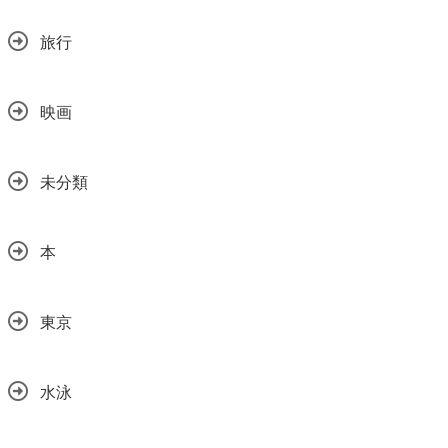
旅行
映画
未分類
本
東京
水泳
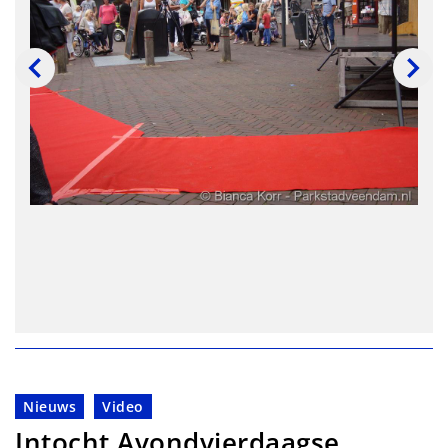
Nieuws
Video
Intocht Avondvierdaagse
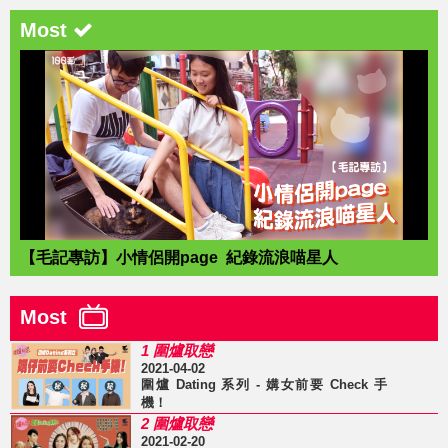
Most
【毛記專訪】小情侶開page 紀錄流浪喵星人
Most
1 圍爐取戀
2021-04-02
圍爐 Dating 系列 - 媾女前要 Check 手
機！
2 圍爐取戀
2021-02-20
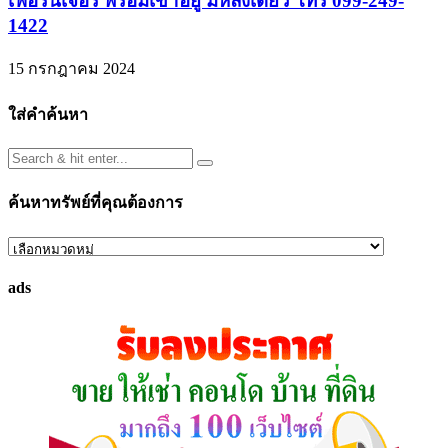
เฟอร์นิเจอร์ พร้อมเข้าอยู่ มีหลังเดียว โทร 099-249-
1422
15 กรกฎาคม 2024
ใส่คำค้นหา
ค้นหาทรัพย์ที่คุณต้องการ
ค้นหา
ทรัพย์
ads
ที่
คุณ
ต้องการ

----------

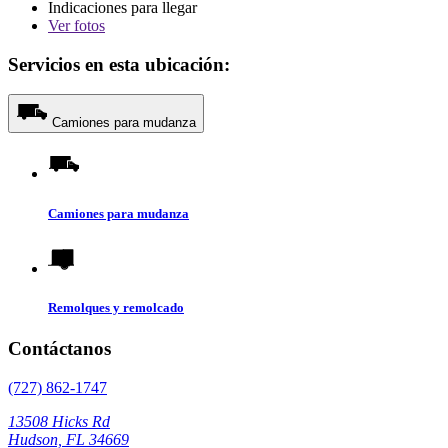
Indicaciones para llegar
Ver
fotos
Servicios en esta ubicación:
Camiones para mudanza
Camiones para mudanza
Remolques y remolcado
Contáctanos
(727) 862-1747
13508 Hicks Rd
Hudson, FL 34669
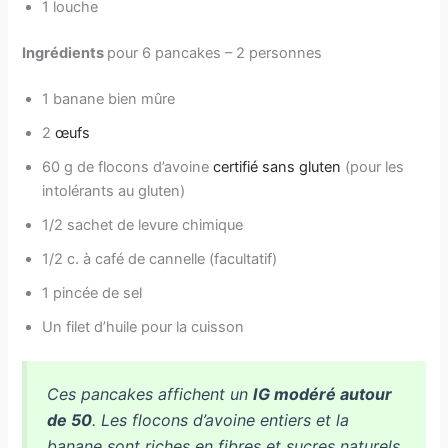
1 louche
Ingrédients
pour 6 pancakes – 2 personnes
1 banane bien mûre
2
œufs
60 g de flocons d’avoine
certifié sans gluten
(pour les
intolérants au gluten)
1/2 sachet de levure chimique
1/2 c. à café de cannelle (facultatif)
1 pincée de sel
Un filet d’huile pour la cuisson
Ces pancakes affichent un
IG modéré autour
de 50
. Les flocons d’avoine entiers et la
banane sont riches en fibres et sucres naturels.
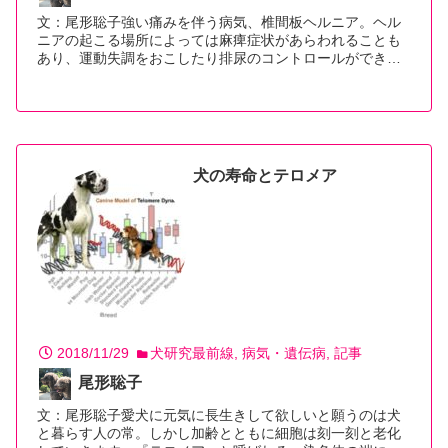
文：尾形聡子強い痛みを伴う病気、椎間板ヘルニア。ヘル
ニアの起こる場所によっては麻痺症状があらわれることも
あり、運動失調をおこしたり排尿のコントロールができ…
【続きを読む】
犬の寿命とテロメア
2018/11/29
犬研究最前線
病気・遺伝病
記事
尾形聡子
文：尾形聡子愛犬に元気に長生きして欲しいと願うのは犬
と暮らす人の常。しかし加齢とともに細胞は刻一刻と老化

----------

▶ **ABOUT THIS TASK**
Give the number of lines in the records that contain the word "pancakes", and write nothing else.

▶ **REPLY**
2